Limitations & Future Work

  • Reliance on Extrinsics and Sync: The method assumes known intrinsics, COLMAP-estimated extrinsics, and hardware time synchronization. The impact of extrinsic or sync errors on triangulation was not fully explored.
  • Foundation Model Dependency: Cross-camera matching, in-camera tracking, and depth rely on off-the-shelf models; the overall performance ceiling is capped by these models' performance under large motion/occlusion.
  • Data Scale: LetCamsGo is relatively small (5 sequences, 3 cameras). Generalization to more cameras or complex environments remains to be verified.
  • Optimization vs. Feed-forward: Like MoSca, this requires per-scene optimization and lacks real-time reconstruction capabilities.
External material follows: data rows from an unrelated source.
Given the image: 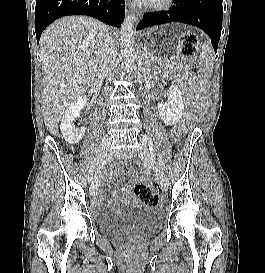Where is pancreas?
<instances>
[{
    "instance_id": "cf45deb5",
    "label": "pancreas",
    "mask_w": 265,
    "mask_h": 273,
    "mask_svg": "<svg viewBox=\"0 0 265 273\" xmlns=\"http://www.w3.org/2000/svg\"><path fill=\"white\" fill-rule=\"evenodd\" d=\"M171 62L173 61L167 57L159 59V58L153 57L152 55H150V58L145 61L146 65L149 67H151L153 64H156V63H159L161 65H168Z\"/></svg>"
}]
</instances>
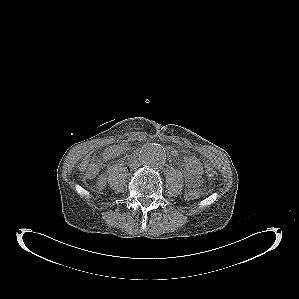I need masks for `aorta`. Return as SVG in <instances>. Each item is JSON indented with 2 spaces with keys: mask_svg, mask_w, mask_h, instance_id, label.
<instances>
[{
  "mask_svg": "<svg viewBox=\"0 0 299 299\" xmlns=\"http://www.w3.org/2000/svg\"><path fill=\"white\" fill-rule=\"evenodd\" d=\"M139 157L144 166L156 169L163 165L166 154L164 148L159 144L148 143L140 149Z\"/></svg>",
  "mask_w": 299,
  "mask_h": 299,
  "instance_id": "762f6f07",
  "label": "aorta"
}]
</instances>
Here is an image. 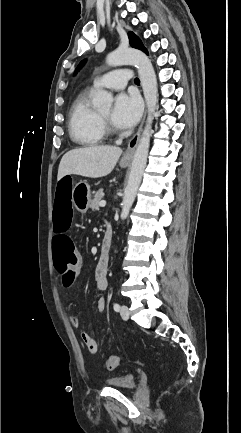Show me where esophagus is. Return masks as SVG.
Here are the masks:
<instances>
[{"label":"esophagus","instance_id":"34e87169","mask_svg":"<svg viewBox=\"0 0 241 433\" xmlns=\"http://www.w3.org/2000/svg\"><path fill=\"white\" fill-rule=\"evenodd\" d=\"M145 116H146V110L144 112V116H143L142 122H141V124L139 126V129H138L137 133L130 139V141L128 143L126 151H125V153H124V155L122 157L123 160H130V159H132L134 151H135V148H136V146L138 144V141H139V137H140V134H141V131H142L143 123H144V120H145Z\"/></svg>","mask_w":241,"mask_h":433}]
</instances>
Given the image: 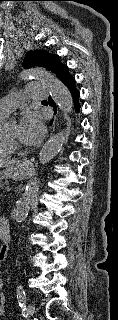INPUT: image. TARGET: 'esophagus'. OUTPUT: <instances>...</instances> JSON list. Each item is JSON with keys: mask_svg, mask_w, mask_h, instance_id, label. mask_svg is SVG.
<instances>
[{"mask_svg": "<svg viewBox=\"0 0 118 320\" xmlns=\"http://www.w3.org/2000/svg\"><path fill=\"white\" fill-rule=\"evenodd\" d=\"M34 161V158L32 157L31 159H30V162H33Z\"/></svg>", "mask_w": 118, "mask_h": 320, "instance_id": "1", "label": "esophagus"}]
</instances>
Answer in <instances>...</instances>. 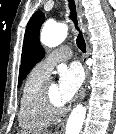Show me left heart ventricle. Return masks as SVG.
I'll use <instances>...</instances> for the list:
<instances>
[{
  "label": "left heart ventricle",
  "instance_id": "b2bd125f",
  "mask_svg": "<svg viewBox=\"0 0 116 134\" xmlns=\"http://www.w3.org/2000/svg\"><path fill=\"white\" fill-rule=\"evenodd\" d=\"M48 90H49V95H50L51 99L55 103L61 104L60 100H59L58 85L55 84V83L50 82Z\"/></svg>",
  "mask_w": 116,
  "mask_h": 134
}]
</instances>
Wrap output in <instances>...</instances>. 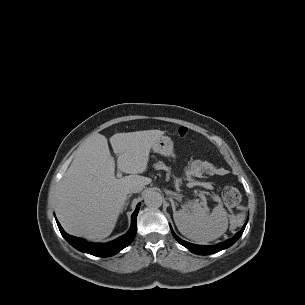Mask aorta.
Masks as SVG:
<instances>
[{"mask_svg": "<svg viewBox=\"0 0 305 305\" xmlns=\"http://www.w3.org/2000/svg\"><path fill=\"white\" fill-rule=\"evenodd\" d=\"M145 205L149 208H159L162 206L163 198L156 191H149L144 197Z\"/></svg>", "mask_w": 305, "mask_h": 305, "instance_id": "aorta-1", "label": "aorta"}]
</instances>
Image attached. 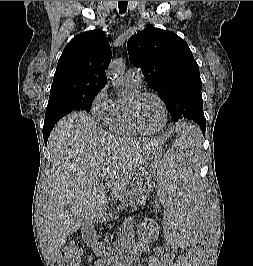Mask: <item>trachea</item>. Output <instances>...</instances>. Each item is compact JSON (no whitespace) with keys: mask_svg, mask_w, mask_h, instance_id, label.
I'll use <instances>...</instances> for the list:
<instances>
[{"mask_svg":"<svg viewBox=\"0 0 253 266\" xmlns=\"http://www.w3.org/2000/svg\"><path fill=\"white\" fill-rule=\"evenodd\" d=\"M128 5V1H118V7L120 14H124L126 12Z\"/></svg>","mask_w":253,"mask_h":266,"instance_id":"1","label":"trachea"}]
</instances>
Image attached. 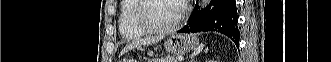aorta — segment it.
Returning a JSON list of instances; mask_svg holds the SVG:
<instances>
[{"mask_svg": "<svg viewBox=\"0 0 331 62\" xmlns=\"http://www.w3.org/2000/svg\"><path fill=\"white\" fill-rule=\"evenodd\" d=\"M210 0H202L201 1V7L204 8L209 4Z\"/></svg>", "mask_w": 331, "mask_h": 62, "instance_id": "1", "label": "aorta"}]
</instances>
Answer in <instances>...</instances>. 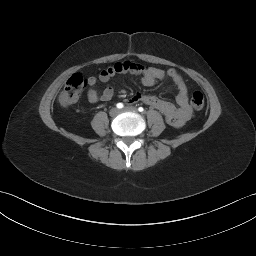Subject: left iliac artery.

  • Future Directions: Jointly optimizing camera poses and initialization, introducing weighting robust to triangulation noise, or distilling this multi-view consistency into feed-forward models.
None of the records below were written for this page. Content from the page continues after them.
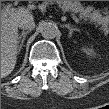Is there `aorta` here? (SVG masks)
Wrapping results in <instances>:
<instances>
[{
    "label": "aorta",
    "mask_w": 109,
    "mask_h": 109,
    "mask_svg": "<svg viewBox=\"0 0 109 109\" xmlns=\"http://www.w3.org/2000/svg\"><path fill=\"white\" fill-rule=\"evenodd\" d=\"M58 28L53 23H43L41 25V35L45 39H54L57 36Z\"/></svg>",
    "instance_id": "aorta-1"
}]
</instances>
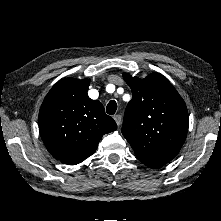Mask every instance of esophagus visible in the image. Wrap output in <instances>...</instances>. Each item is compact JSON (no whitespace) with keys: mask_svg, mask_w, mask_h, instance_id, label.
<instances>
[{"mask_svg":"<svg viewBox=\"0 0 221 221\" xmlns=\"http://www.w3.org/2000/svg\"><path fill=\"white\" fill-rule=\"evenodd\" d=\"M114 120L116 121V124L118 125V126H120V124H121V122H122V116L121 115H115L114 116Z\"/></svg>","mask_w":221,"mask_h":221,"instance_id":"34e87169","label":"esophagus"}]
</instances>
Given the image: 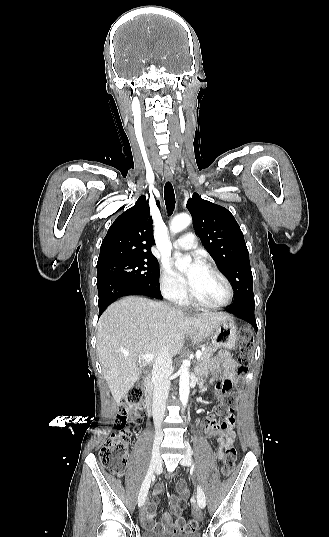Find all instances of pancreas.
I'll return each instance as SVG.
<instances>
[{
  "label": "pancreas",
  "instance_id": "1",
  "mask_svg": "<svg viewBox=\"0 0 329 537\" xmlns=\"http://www.w3.org/2000/svg\"><path fill=\"white\" fill-rule=\"evenodd\" d=\"M217 350V348L215 347H205L203 350H202V356L200 357L199 361L200 362H206L212 355L213 353Z\"/></svg>",
  "mask_w": 329,
  "mask_h": 537
}]
</instances>
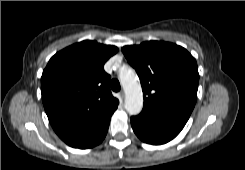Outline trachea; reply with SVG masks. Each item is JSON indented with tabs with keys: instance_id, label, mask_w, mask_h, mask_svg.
<instances>
[{
	"instance_id": "1",
	"label": "trachea",
	"mask_w": 245,
	"mask_h": 170,
	"mask_svg": "<svg viewBox=\"0 0 245 170\" xmlns=\"http://www.w3.org/2000/svg\"><path fill=\"white\" fill-rule=\"evenodd\" d=\"M111 85V89L114 91V92H118L120 91L121 89V86H120V83L117 79H113L110 83Z\"/></svg>"
}]
</instances>
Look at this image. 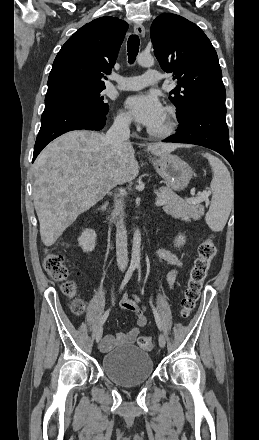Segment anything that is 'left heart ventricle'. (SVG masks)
Masks as SVG:
<instances>
[{
	"instance_id": "1",
	"label": "left heart ventricle",
	"mask_w": 259,
	"mask_h": 440,
	"mask_svg": "<svg viewBox=\"0 0 259 440\" xmlns=\"http://www.w3.org/2000/svg\"><path fill=\"white\" fill-rule=\"evenodd\" d=\"M165 124V116L163 115V118L161 119L160 122H158L156 125H154L153 127H151L152 129H160L164 126Z\"/></svg>"
}]
</instances>
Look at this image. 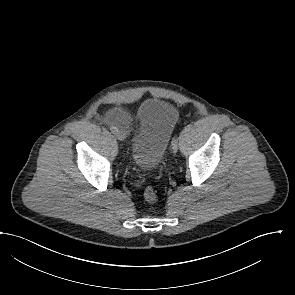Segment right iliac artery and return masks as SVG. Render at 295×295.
I'll use <instances>...</instances> for the list:
<instances>
[{"mask_svg": "<svg viewBox=\"0 0 295 295\" xmlns=\"http://www.w3.org/2000/svg\"><path fill=\"white\" fill-rule=\"evenodd\" d=\"M110 130H111L112 133H115V132L118 131V129L116 127H111Z\"/></svg>", "mask_w": 295, "mask_h": 295, "instance_id": "1", "label": "right iliac artery"}]
</instances>
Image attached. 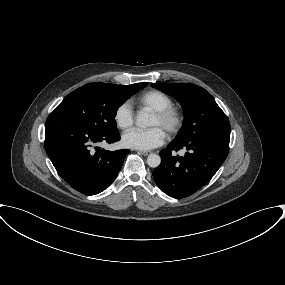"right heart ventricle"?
<instances>
[{
    "mask_svg": "<svg viewBox=\"0 0 285 285\" xmlns=\"http://www.w3.org/2000/svg\"><path fill=\"white\" fill-rule=\"evenodd\" d=\"M140 105L153 111H158L173 105L172 98L159 90H149L141 94L138 98Z\"/></svg>",
    "mask_w": 285,
    "mask_h": 285,
    "instance_id": "e07e8e85",
    "label": "right heart ventricle"
}]
</instances>
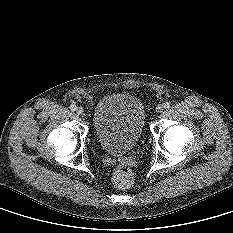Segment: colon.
Masks as SVG:
<instances>
[{"label": "colon", "instance_id": "1", "mask_svg": "<svg viewBox=\"0 0 233 233\" xmlns=\"http://www.w3.org/2000/svg\"><path fill=\"white\" fill-rule=\"evenodd\" d=\"M113 181L117 187L126 189L133 183V174L129 168L125 166H118L114 170Z\"/></svg>", "mask_w": 233, "mask_h": 233}]
</instances>
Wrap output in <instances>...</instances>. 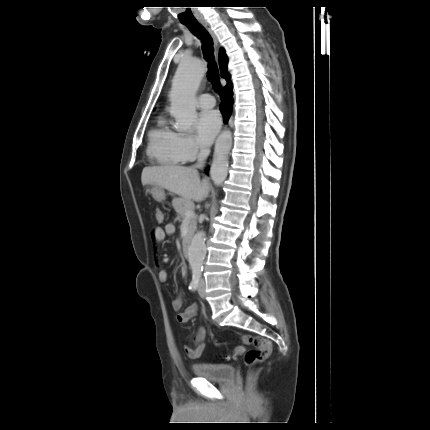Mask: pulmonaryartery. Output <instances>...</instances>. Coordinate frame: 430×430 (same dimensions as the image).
Here are the masks:
<instances>
[{
	"instance_id": "pulmonary-artery-1",
	"label": "pulmonary artery",
	"mask_w": 430,
	"mask_h": 430,
	"mask_svg": "<svg viewBox=\"0 0 430 430\" xmlns=\"http://www.w3.org/2000/svg\"><path fill=\"white\" fill-rule=\"evenodd\" d=\"M198 105L202 109H210L215 106V99L211 94H202L198 98Z\"/></svg>"
}]
</instances>
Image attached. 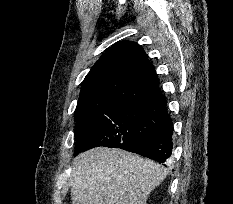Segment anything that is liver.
<instances>
[{
    "label": "liver",
    "mask_w": 233,
    "mask_h": 204,
    "mask_svg": "<svg viewBox=\"0 0 233 204\" xmlns=\"http://www.w3.org/2000/svg\"><path fill=\"white\" fill-rule=\"evenodd\" d=\"M165 168L121 149L97 147L79 154L70 175L72 204H147Z\"/></svg>",
    "instance_id": "1"
}]
</instances>
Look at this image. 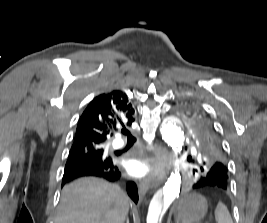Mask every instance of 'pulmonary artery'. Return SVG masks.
<instances>
[{
	"label": "pulmonary artery",
	"instance_id": "obj_1",
	"mask_svg": "<svg viewBox=\"0 0 267 223\" xmlns=\"http://www.w3.org/2000/svg\"><path fill=\"white\" fill-rule=\"evenodd\" d=\"M123 146V142L122 141H116L115 143H114V147L115 148H121Z\"/></svg>",
	"mask_w": 267,
	"mask_h": 223
}]
</instances>
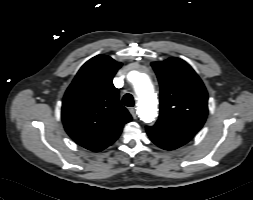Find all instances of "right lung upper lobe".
<instances>
[{
	"label": "right lung upper lobe",
	"mask_w": 253,
	"mask_h": 200,
	"mask_svg": "<svg viewBox=\"0 0 253 200\" xmlns=\"http://www.w3.org/2000/svg\"><path fill=\"white\" fill-rule=\"evenodd\" d=\"M106 55L87 61L68 87L62 105V121L68 135L80 146L99 152L119 137L132 117L119 103L113 77L121 67Z\"/></svg>",
	"instance_id": "1"
}]
</instances>
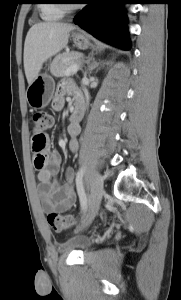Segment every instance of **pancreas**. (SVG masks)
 I'll return each instance as SVG.
<instances>
[{"instance_id":"1","label":"pancreas","mask_w":181,"mask_h":300,"mask_svg":"<svg viewBox=\"0 0 181 300\" xmlns=\"http://www.w3.org/2000/svg\"><path fill=\"white\" fill-rule=\"evenodd\" d=\"M82 54L79 52L71 51L64 52L53 60L50 66V72L55 77L66 76V70L73 64H77V61L82 58Z\"/></svg>"}]
</instances>
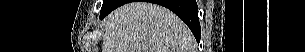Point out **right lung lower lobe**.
I'll list each match as a JSON object with an SVG mask.
<instances>
[{"label":"right lung lower lobe","mask_w":305,"mask_h":52,"mask_svg":"<svg viewBox=\"0 0 305 52\" xmlns=\"http://www.w3.org/2000/svg\"><path fill=\"white\" fill-rule=\"evenodd\" d=\"M131 1L133 0H108V3L101 9L100 19H103L117 7ZM149 2L165 6L173 11L188 25L196 40L200 41L201 28L198 21V6L195 0H149Z\"/></svg>","instance_id":"1"}]
</instances>
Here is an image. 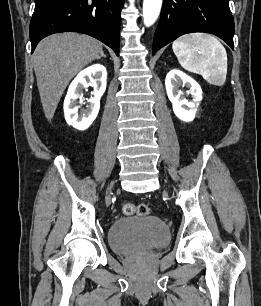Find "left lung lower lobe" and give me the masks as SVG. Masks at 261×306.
<instances>
[{
    "mask_svg": "<svg viewBox=\"0 0 261 306\" xmlns=\"http://www.w3.org/2000/svg\"><path fill=\"white\" fill-rule=\"evenodd\" d=\"M192 32L214 34L234 50V19L229 0H164L152 55L179 36Z\"/></svg>",
    "mask_w": 261,
    "mask_h": 306,
    "instance_id": "0a47b994",
    "label": "left lung lower lobe"
}]
</instances>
  • vs MoSca (Monocular SOTA, current backbone): MoSca is designed for monocular use and relies on monocular depth for initialization. This paper keeps its deformation mechanism but replaces initialization entirely.
  • vs FTGS (Dense Fixed SOTA): FTGS relies on flexible Gaussian deformations but lacks explicit long-range temporal modeling, leading to blurring in fast motion. This paper integrates information across all timestamps, resulting in sharper reconstructions and better LPIPS.
  • vs D3DGS (Monocular without Priors): D3DGS uses deformation MLPs without priors, which fails to capture fine-grained dynamics or large global motions. This confirms that spatio-temporal views alone are insufficient; a flexible motion field combined with strong initialization is essential.
  • Insight: When a new acquisition setting breaks existing methods, diagnostic experiments to locate the failure (representation, supervision, or initialization) can lead to minimal yet high-impact solutions.

Rating

  • Novelty: ⭐⭐⭐⭐ Systematizes a practical but overlooked setting; the "spatial-then-temporal" initialization is simple and effective.
  • Experimental Thoroughness: ⭐⭐⭐⭐ Solid benchmark and ablations; however, the dataset scale is small.
  • Writing Quality: ⭐⭐⭐⭐ Clear logical flow from motivation to diagnosis to method.
  • Value: ⭐⭐⭐⭐ Provides a feasible path for low-cost "in-the-wild" 4D reconstruction.